Kawasaki disease refractory to standard treatments that responds to a combination of pulsed methylprednisolone and plasma exchange: Cytokine profiling and literature review.

作者信息

Matsui Motohiro, Okuma Yoshiaki, Yamanaka Junko, Uryu Hideko, Sato Noriko, Shichino Hiroyuki, Matsushita Takeji

机构信息

Division of Pediatrics, National Center for Global health and Medicine, 1-21-1 Toyama, Shinjyuku-ku, Tokyo, Japan.

Division of Pediatrics, National Center for Global health and Medicine, 1-21-1 Toyama, Shinjyuku-ku, Tokyo, Japan; Advanced and Specialized Medicine, Juntendo University Graduate School of Medicine, Japan.

出版信息

Cytokine. 2015 Aug;74(2):339-42. doi: 10.1016/j.cyto.2015.02.014. Epub 2015 Mar 19.

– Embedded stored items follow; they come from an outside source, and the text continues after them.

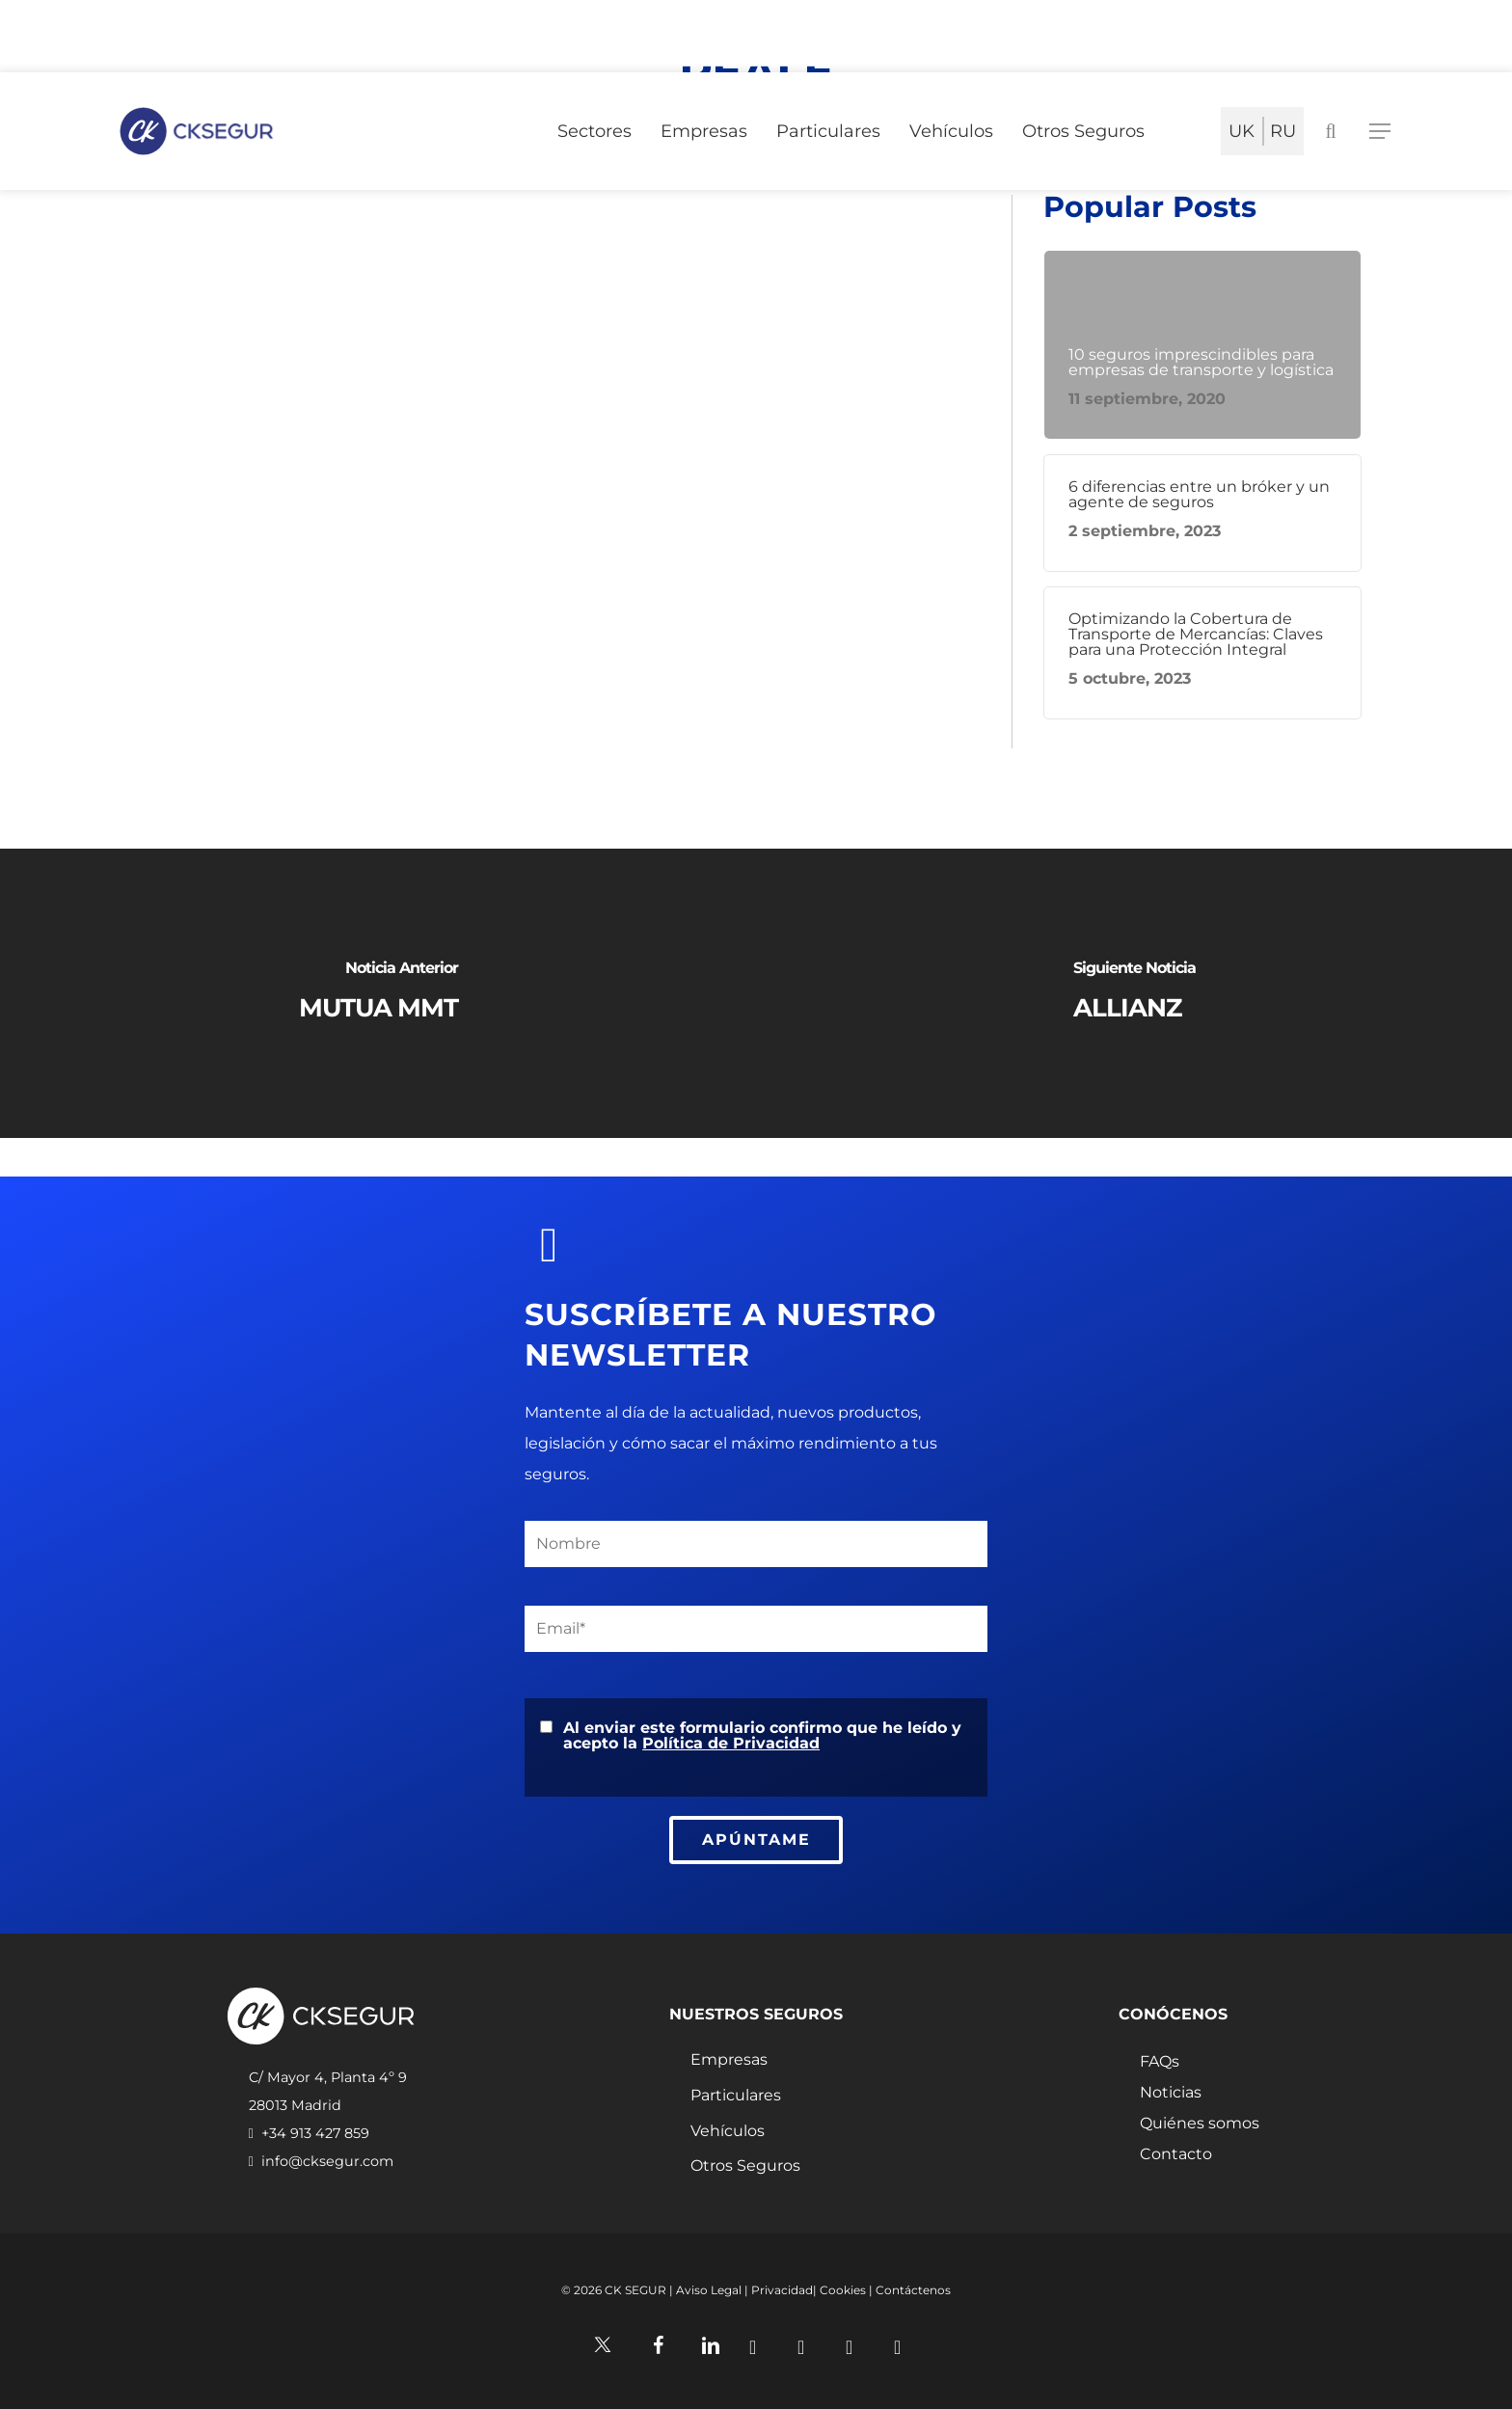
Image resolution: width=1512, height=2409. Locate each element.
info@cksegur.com (327, 2161)
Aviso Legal (709, 2290)
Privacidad (782, 2290)
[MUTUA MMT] (378, 993)
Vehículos (727, 2131)
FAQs (1159, 2062)
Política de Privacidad (731, 1743)
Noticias (1171, 2092)
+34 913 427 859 (315, 2133)
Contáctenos (913, 2290)
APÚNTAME (756, 1839)
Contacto (1176, 2154)
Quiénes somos (1199, 2123)
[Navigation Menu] (1380, 131)
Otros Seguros (745, 2165)
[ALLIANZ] (1134, 993)
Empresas (729, 2059)
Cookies (843, 2290)
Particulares (735, 2095)
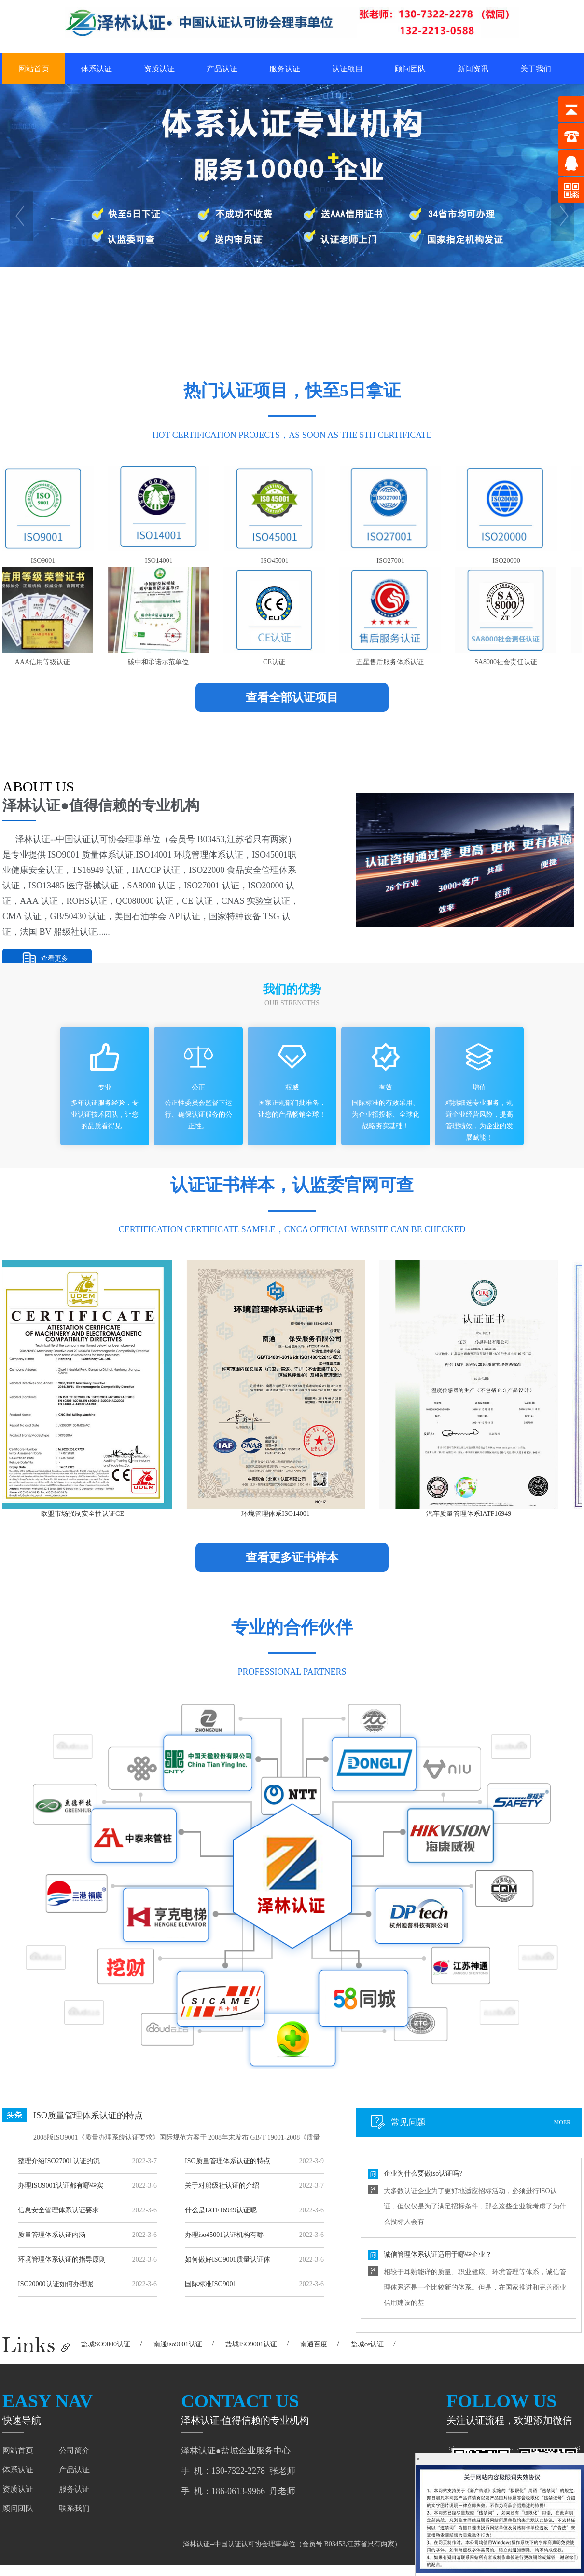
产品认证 (222, 69)
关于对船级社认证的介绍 (222, 2185)
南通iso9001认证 (177, 2344)
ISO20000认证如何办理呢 (55, 2284)
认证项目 (347, 69)
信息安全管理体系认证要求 (58, 2210)
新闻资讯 (473, 69)
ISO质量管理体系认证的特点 (88, 2115)
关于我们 (535, 69)
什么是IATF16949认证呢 (221, 2210)
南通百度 (313, 2344)
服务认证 (284, 69)
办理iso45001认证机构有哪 (224, 2234)
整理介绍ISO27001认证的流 (59, 2161)
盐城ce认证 (367, 2344)
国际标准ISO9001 (210, 2284)
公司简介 (74, 2450)
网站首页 (33, 69)
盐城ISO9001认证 (251, 2344)
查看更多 (54, 958)
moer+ (564, 2122)
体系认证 (96, 69)
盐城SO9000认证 (105, 2344)
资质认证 (159, 69)
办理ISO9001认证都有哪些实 (60, 2185)
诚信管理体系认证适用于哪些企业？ (438, 2256)
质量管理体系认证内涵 (51, 2234)
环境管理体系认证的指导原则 (62, 2259)
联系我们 (74, 2508)
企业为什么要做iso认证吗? (423, 2175)
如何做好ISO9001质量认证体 (227, 2259)
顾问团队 (410, 69)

DOI:10.1016/j.cyto.2015.02.014
PMID:25801094
Abstract

UNLABELLED

We present a case of Kawasaki Disease (KD) that was refractory to plasma exchange (PE), but which finally responded to concurrent intravenous methylprednisolone pulse (IVMP) and PE treatment. To determine direct and indirect evidence for the efficacy of this combination therapy, we analyzed data of patients with refractory KD by review of the literature using medical databases and cytokine profiling. For literature searches, we used the Pubmed™ and Ichushi™ databases. Search terms used included "Kawasaki disease" and "plasma exchange" to extract articles that described KD cases treated with PE. For cytokine profiling, we measured interleukin (IL)-6, soluble tumor necrosis factor-α receptor (sTNF-αR) type 1 and type 2 before and after PE and PE with IVMP. Our search revealed 201 KD patients treated with PE, of which PE treatment was effective in 188 patients (93.5%), but not in 13 cases (6.5%). All 13 cases were treated successfully with additional treatment. Of the 13 cases, only six (2.5%) had recurrence during the PE treatment period. In our case, cytokine profiling showed PE treatment decreased IL6, while sTNF-αR type1 and type2 remained at high levels. PE and IVMP decreased IL-6 and sTNFα-R type 1 and type 2 levels.

CONCLUSION

PE concurrent with additional anti-inflammatory treatment such as IVMP might be a very promising treatment option for PE refractory patients.

摘要

未标注

我们报告一例川崎病(KD)患者,该患者对血浆置换(PE)治疗无效,但最终对静脉注射甲泼尼龙冲击治疗(IVMP)与PE联合治疗产生了反应。为了确定这种联合治疗有效性的直接和间接证据,我们通过使用医学数据库检索文献和进行细胞因子分析,对难治性KD患者的数据进行了分析。在文献检索中,我们使用了PubMed™和Ichushi™数据库。所用检索词包括“川崎病”和“血浆置换”,以提取描述接受PE治疗的KD病例的文章。对于细胞因子分析,我们在PE治疗前、后以及PE与IVMP联合治疗前、后测量了白细胞介素(IL)-6、可溶性肿瘤坏死因子-α受体(sTNF-αR)1型和2型。我们的检索发现2例接受PE治疗的KD患者,其中PE治疗对188例患者有效(93.5%),但对13例患者无效(6.5%)。所有13例患者均通过额外治疗成功治愈。在这13例患者中,仅6例(2.5%)在PE治疗期间复发。在我们的病例中,细胞因子分析显示PE治疗使IL-6降低,而sTNF-αR 1型和2型仍处于高水平。PE与IVMP联合治疗使IL-6以及sTNFα-R 1型和2型水平降低。

结论

PE与IVMP等额外抗炎治疗联合使用可能是PE难治性患者非常有前景的治疗选择。